Every week I need my pasta fix on Sunday, but occasionally I switch it up for some of my other favorite carbs, like polenta, potatoes, or risotto! I love how creative you can get with risotto – as long as you have arborio rice, broth & some pantry items, you’re in business! Well, and of course cheese is a necessity but that goes without saying.
Pick a flavor you like with some spices, a vegetable or two you have in the fridge that is going to go bad, some meat, or just some cheese on hand & walla! 30-45 minutes later your risotto is simmerin’ away about ready to enjoy, without the effort of a grocery haul. This is my way of saying: Always have arborio rice & broth in the pantry. I personally prefer Rice Select or Lundberg when it comes to brands of arborio that absorb the most flavor and turn out the creamiest. With broth, Kitchen Basics is my favorite, but whatever is on sale is usually what I resort to, if not bouillon cubes.

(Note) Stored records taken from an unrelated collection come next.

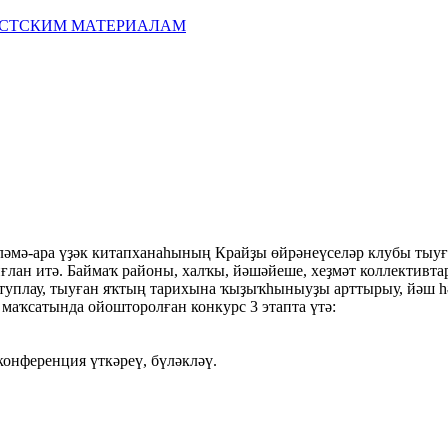
ИСТСКИМ МАТЕРИАЛАМ
әмә-ара үҙәк китапханаһының Крайҙы өйрәнеүселәр клубы тыуға
ғлан итә. Баймаҡ районы, халҡы, йәшәйеше, хеҙмәт коллективт
 туплау, тыуған яҡтың тарихына ҡыҙыҡһыныуҙы арттырыу, йәш 
маҡсатында ойошторолған конкурс 3 этапта үтә:
конференция үткәреү, бүләкләү.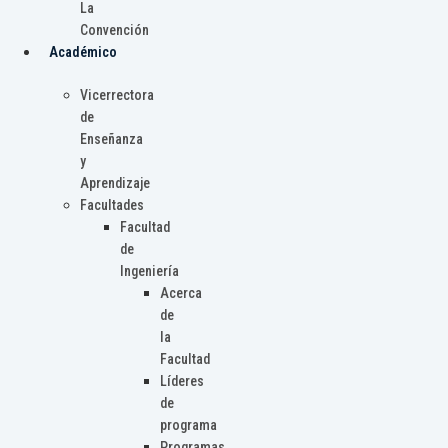
La
Convención
Académico
Vicerrectora
de
Enseñanza
y
Aprendizaje
Facultades
Facultad
de
Ingeniería
Acerca
de
la
Facultad
Líderes
de
programa
Programas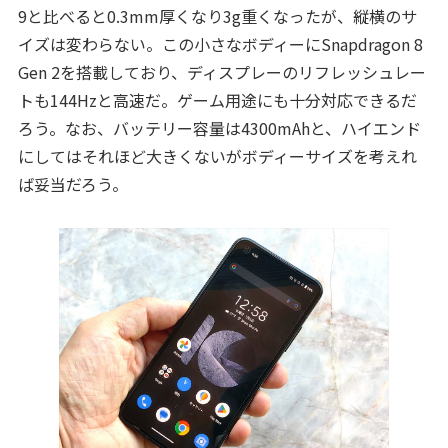
9と比べると0.3mm厚くなり3g重くなったが、縦横のサ
イズは変わらない。この小さなボディーにSnapdragon 8
Gen 2を搭載しており、ディスプレーのリフレッシュレー
トも144Hzと高速だ。ゲーム用途にも十分対応できるだ
ろう。なお、バッテリー容量は4300mAhと、ハイエンド
にしてはそれほど大きくないがボディーサイズを考えれ
ば妥当だろう。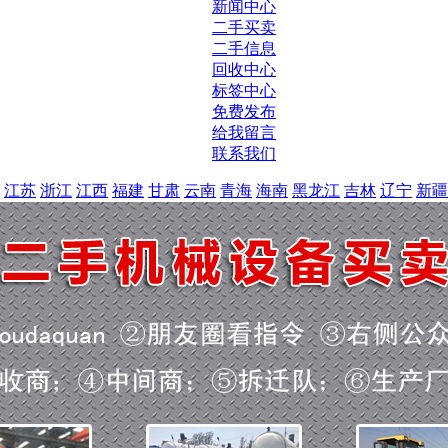
新闻中心
二手买卖
二手信息
回收中心
标签中心
免费发布
给我留言
联系我们
江苏
浙江
江西
福建
甘肃
云南
青海
海南
黑龙江
吉林
辽宁
新疆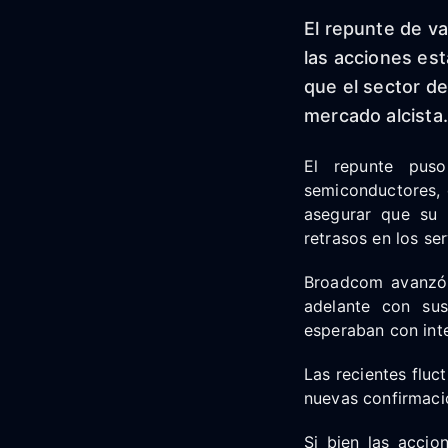
El repunte de v
las acciones es
que el sector de
mercado alcista.
El repunte pus
semiconductores, 
asegurar que su 
retrasos en los se
Broadcom avanzó 
adelante con sus
esperaban con inte
Las recientes flu
nuevas confirmacio
Si bien las accio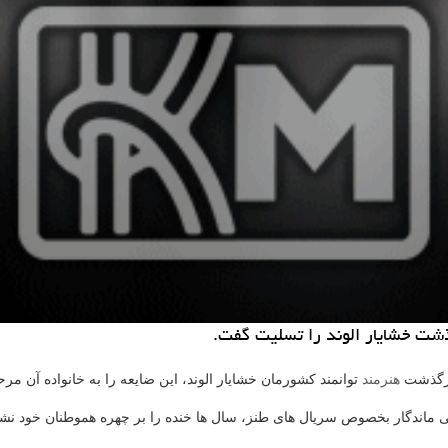
ذشت خشایار الوند را تسلیت گفت.
 درگذشت
هنرمند
توانمند كشورمان خشایار الوند، این ضایعه را به خانواده آن م
نی ماندگار بخصوص سریال های طنز، سال ها خنده را بر چهره هموطنان خود نش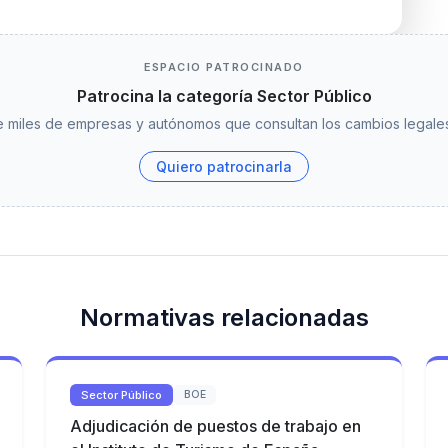
ESPACIO PATROCINADO
Patrocina la categoría Sector Público
 miles de empresas y autónomos que consultan los cambios legales
Quiero patrocinarla
Normativas relacionadas
Sector Público
BOE
Adjudicación de puestos de trabajo en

Risotto tends to be thought of as a high maintenance dish, but this is not because it’s complicated to make by any means. If I can do it, anyone can… But the reason it’s thought of this way, and so often selected as the entree of choice at night restaurants is the labor of love that goes into it. All I mean by this, is that like your 1 year old baby, brand new pupper, or occasionally your full grown spouse, risotto needs your full attention. Unlike baby, puppy, and spouse, risotto only needs you for about 30 minutes though, don’t worry. Constant stirring is important.
When all the ingredients are together as one in the pot, the stirring becomes important because of the ever important consistency. By stirring constantly, you are actually adding in a key ingredient: air. This cools it down, thickens it, & keeps it from sticking to the bottom & burning. The agitation of the rice releases the starchiness necessary to achieve that heavenly creaminess that we live for! Science!
On the particular day that I made this risotto, we had some fresh, close to overripe beefsteak tomatoes. They were sitting on the counter just begging to be tossed on the stove with some garlic and seasonings. Also in our vegetable drawer was a bag of some leafy green spinach that was opened and just about full. It was ready to be eaten, on the verge of wilting. This made the decision easy to go the tomato spinach route.
Anyway, whenever it’s time to start a recipe, I try to make it my goal to multi-task as much as possible. It’s like a game to me, and the quicker I can get an aroma to fill the apartment, the better! So, first thing is first: get garlic, olive oil, butter, and spices sizzling ASAP. While this is going on in the sauce pan, I start warming the broth in the other pot, and immediately begin chopping away at the tomatoes, measuring out the rice, and grating the cheese. Before I even finish chopping the tomatoes, the kitchen smells like what my heaven will someday smell like at all times.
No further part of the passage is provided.